§ WORK TASK: What you should repeat is the run of lines from the top of the listing below through the line with "Política Privacidad", exactly, with no pictures.

§ RAW DATA:
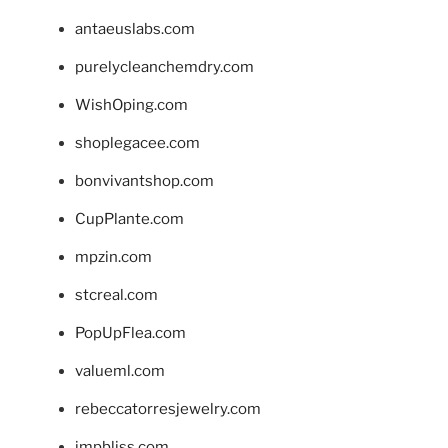
antaeuslabs.com
purelycleanchemdry.com
WishOping.com
shoplegacee.com
bonvivantshop.com
CupPlante.com
mpzin.com
stcreal.com
PopUpFlea.com
valueml.com
rebeccatorresjewelry.com
jmpbliss.com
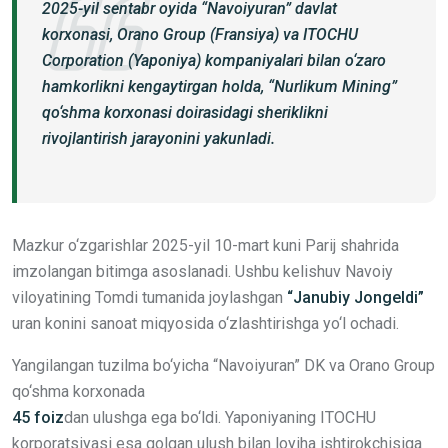
2025-yil sentabr oyida “Navoiyuran” davlat
korxonasi, Orano Group (Fransiya) va ITOCHU
Corporation (Yaponiya) kompaniyalari bilan o‘zaro
hamkorlikni kengaytirgan holda, “Nurlikum Mining”
qo‘shma korxonasi doirasidagi sheriklikni
rivojlantirish jarayonini yakunladi.
Mazkur o‘zgarishlar 2025-yil 10-mart kuni Parij shahrida
imzolangan bitimga asoslanadi. Ushbu kelishuv Navoiy
viloyatining Tomdi tumanida joylashgan
“Janubiy Jongeldi”
uran konini sanoat miqyosida o‘zlashtirishga yo‘l ochadi.
Yangilangan tuzilma bo‘yicha “Navoiyuran” DK va Orano Group
qo‘shma korxonada
45 foiz
dan ulushga ega bo‘ldi. Yaponiyaning ITOCHU
korporatsiyasi esa qolgan ulush bilan loyiha ishtirokchisiga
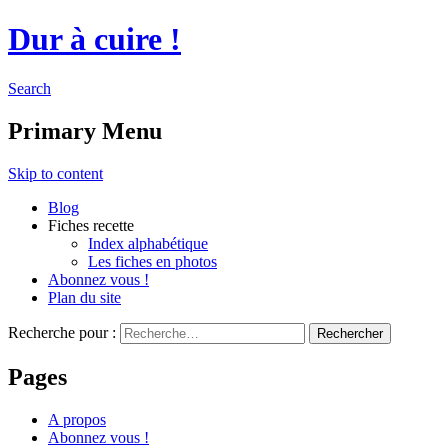
Dur à cuire !
Search
Primary Menu
Skip to content
Blog
Fiches recette
Index alphabétique
Les fiches en photos
Abonnez vous !
Plan du site
Recherche pour :
Pages
A propos
Abonnez vous !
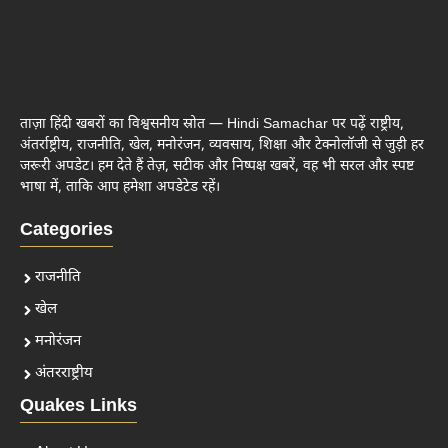
ताज़ा हिंदी खबरों का विश्वसनीय स्रोत — Hindi Samachar पर पढ़ें राष्ट्रीय,
अंतर्राष्ट्रीय, राजनीति, खेल, मनोरंजन, व्यवसाय, शिक्षा और टेक्नोलॉजी से जुड़ी हर
जरूरी अपडेट। हम देते हैं तेज़, सटीक और निष्पक्ष खबरें, वह भी सरल और स्पष्ट
भाषा में, ताकि आप हमेशा अपडेटेड रहें।
Categories
राजनीति
खेल
मनोरंजन
अंतरराष्ट्रीय
Quakes Links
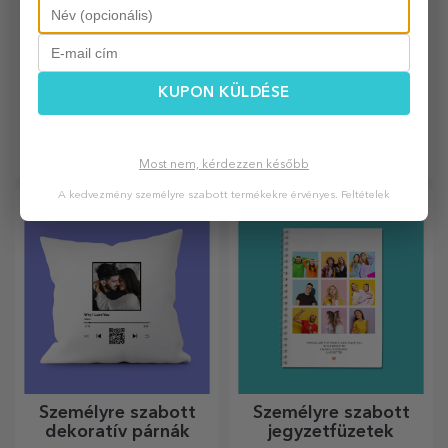
KUPON KÜLDÉSE
Egyedi pala lapok
Személyre szabott
naptárak
Szeretnéd igazán látványossá
Az év legszebb pillanatait
tenni kulináris alkotásaid
hozó hónapok!
Most nem, kérdezzen később
tálalását? Válassz pala
tányérokat, és alkoss saját
A kedvezmény személyre szabott termékekre érvényes.
Feltételek
dizájnt!
Személyre szabott
Személyre szabott
dekoratív párnák
jegyzetfüzetek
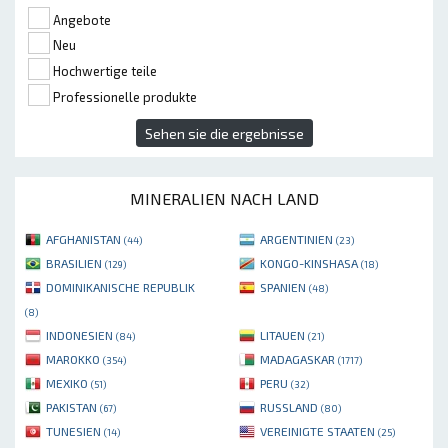
Angebote
Neu
Hochwertige teile
Professionelle produkte
Sehen sie die ergebnisse
MINERALIEN NACH LAND
AFGHANISTAN
ARGENTINIEN
(44)
(23)
BRASILIEN
KONGO-KINSHASA
(129)
(18)
DOMINIKANISCHE REPUBLIK
SPANIEN
(48)
(8)
INDONESIEN
LITAUEN
(84)
(21)
MAROKKO
MADAGASKAR
(354)
(1717)
MEXIKO
PERU
(51)
(32)
PAKISTAN
RUSSLAND
(67)
(80)
TUNESIEN
VEREINIGTE STAATEN
(14)
(25)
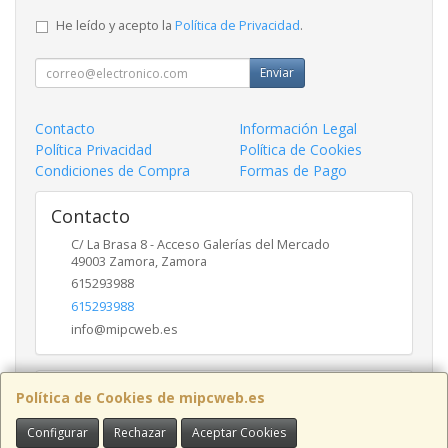
He leído y acepto la
Política de Privacidad
.
Enviar
Contacto
Información Legal
Política Privacidad
Política de Cookies
Condiciones de Compra
Formas de Pago
Contacto
C/ La Brasa 8 - Acceso Galerías del Mercado
49003
Zamora
,
Zamora
615293988
615293988
info@mipcweb.es
Horario
Política de Cookies de mipcweb.es
-
Configurar
Rechazar
Aceptar Cookies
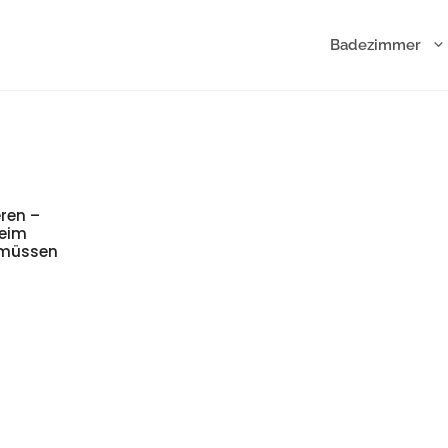
Badezimmer
ren –
beim
 müssen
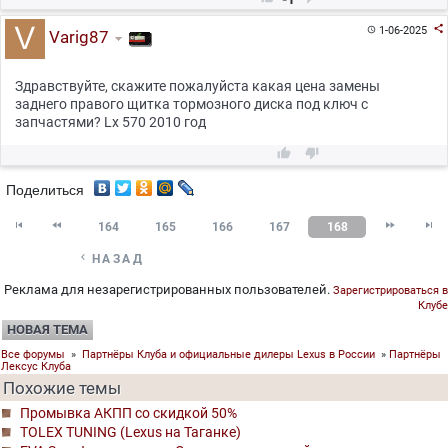

1-06-2025

Varig87
Здравствуйте, скажите пожалуйста какая цена замены
заднего правого щитка тормозного диска под ключ с
запчастями? Lx 570 2010 год


Поделиться




164
165
166
167
168

НАЗАД
Реклама для незарегистрированных пользователей.
Зарегистрироваться в
Клубе
НОВАЯ ТЕМА
Все форумы
»
Партнёры Клуба и официальные дилеры Lexus в России
»
Партнёры
Лексус Клуба
Похожие темы
Промывка АКПП со скидкой 50%
TOLEX TUNING (Lexus на Таганке)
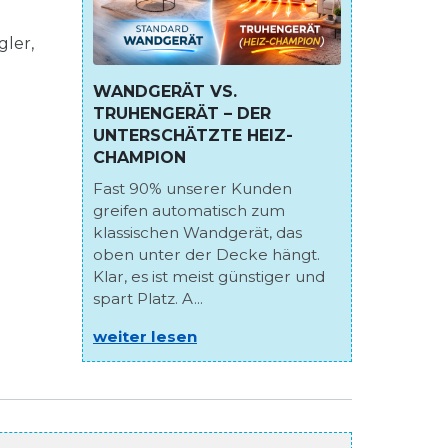
ler,
WANDGERÄT VS.
TRUHENGERÄT – DER
UNTERSCHÄTZTE HEIZ-
CHAMPION
Fast 90% unserer Kunden
greifen automatisch zum
klassischen Wandgerät, das
oben unter der Decke hängt.
Klar, es ist meist günstiger und
spart Platz. A...
weiter lesen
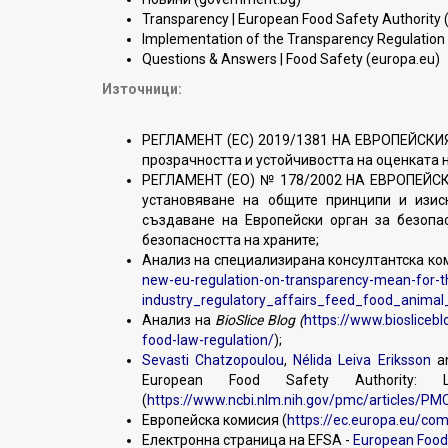
Transparency | European Food Safety Authority 
Implementation of the Transparency Regulation 
Questions & Answers | Food Safety (europa.eu)
Източници:
РЕГЛАМЕНТ (ЕС) 2019/1381 НА ЕВРОПЕЙСКИЯ
прозрачността и устойчивостта на оценката н
РЕГЛАМЕНТ (ЕО) № 178/2002 НА ЕВРОПЕЙСК
установяване на общите принципи и изиск
създаване на Европейски орган за безопа
безопасността на храните;
Анализ на специализирана консултантска ко
new-eu-regulation-on-transparency-mean-for-t
industry_regulatory_affairs_feed_food_anima
Анализ на
BioSlice Blog (
https://www.biosliceb
food-law-regulation/
);
Sevasti Chatzopoulou
,
Nélida Leiva Eriksson
an
European Food Safety Authority:
(
https://www.ncbi.nlm.nih.gov/pmc/articles/P
Европейска комисия (
https://ec.europa.eu/co
Електронна страница на EFSA -
European Food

§ TASK SOLUTION:
antaeuslabs.com
purelycleanchemdry.com
WishOping.com
shoplegacee.com
bonvivantshop.com
CupPlante.com
mpzin.com
stcreal.com
PopUpFlea.com
valueml.com
rebeccatorresjewelry.com
jmpbliss.com
2025-yil sentabr oyida “Navoiyuran” davlat
korxonasi, Orano Group (Fransiya) va ITOCHU
Corporation (Yaponiya) kompaniyalari bilan o‘zaro
hamkorlikni kengaytirgan holda, “Nurlikum Mining”
qo‘shma korxonasi doirasidagi sheriklikni
rivojlantirish jarayonini yakunladi.
Mazkur o‘zgarishlar 2025-yil 10-mart kuni Parij shahrida
imzolangan bitimga asoslanadi. Ushbu kelishuv Navoiy
viloyatining Tomdi tumanida joylashgan
“Janubiy Jongeldi”
uran konini sanoat miqyosida o‘zlashtirishga yo‘l ochadi.
Yangilangan tuzilma bo‘yicha “Navoiyuran” DK va Orano Group
qo‘shma korxonada
45 foiz
dan ulushga ega bo‘ldi. Yaponiyaning ITOCHU
korporatsiyasi esa qolgan ulush bilan loyiha ishtirokchisiga
Dur à cuire !
Search
Primary Menu
Skip to content
Blog
Fiches recette
Index alphabétique
Les fiches en photos
Abonnez vous !
Plan du site
Recherche pour :
Pages
A propos
Abonnez vous !
ताज़ा हिंदी खबरों का विश्वसनीय स्रोत — Hindi Samachar पर पढ़ें राष्ट्रीय,
अंतर्राष्ट्रीय, राजनीति, खेल, मनोरंजन, व्यवसाय, शिक्षा और टेक्नोलॉजी से जुड़ी हर
जरूरी अपडेट। हम देते हैं तेज़, सटीक और निष्पक्ष खबरें, वह भी सरल और स्पष्ट
भाषा में, ताकि आप हमेशा अपडेटेड रहें।
Categories
राजनीति
खेल
मनोरंजन
अंतरराष्ट्रीय
Quakes Links
KUPON KÜLDÉSE
Egyedi pala lapok
Személyre szabott
naptárak
Szeretnéd igazán látványossá
Az év legszebb pillanatait
tenni kulináris alkotásaid
hozó hónapok!
Most nem, kérdezzen később
tálalását? Válassz pala
tányérokat, és alkoss saját
A kedvezmény személyre szabott termékekre érvényes.
Feltételek
dizájnt!
Személyre szabott
Személyre szabott
dekoratív párnák
jegyzetfüzetek
Angebote
Neu
Hochwertige teile
Professionelle produkte
Sehen sie die ergebnisse
MINERALIEN NACH LAND
AFGHANISTAN
ARGENTINIEN
(44)
(23)
BRASILIEN
KONGO-KINSHASA
(129)
(18)
DOMINIKANISCHE REPUBLIK
SPANIEN
(48)
(8)
INDONESIEN
LITAUEN
(84)
(21)
MAROKKO
MADAGASKAR
(354)
(1717)
MEXIKO
PERU
(51)
(32)
PAKISTAN
RUSSLAND
(67)
(80)
TUNESIEN
VEREINIGTE STAATEN
(14)
(25)
He leído y acepto la
Política de Privacidad
.
Enviar
Contacto
Información Legal
Política Privacidad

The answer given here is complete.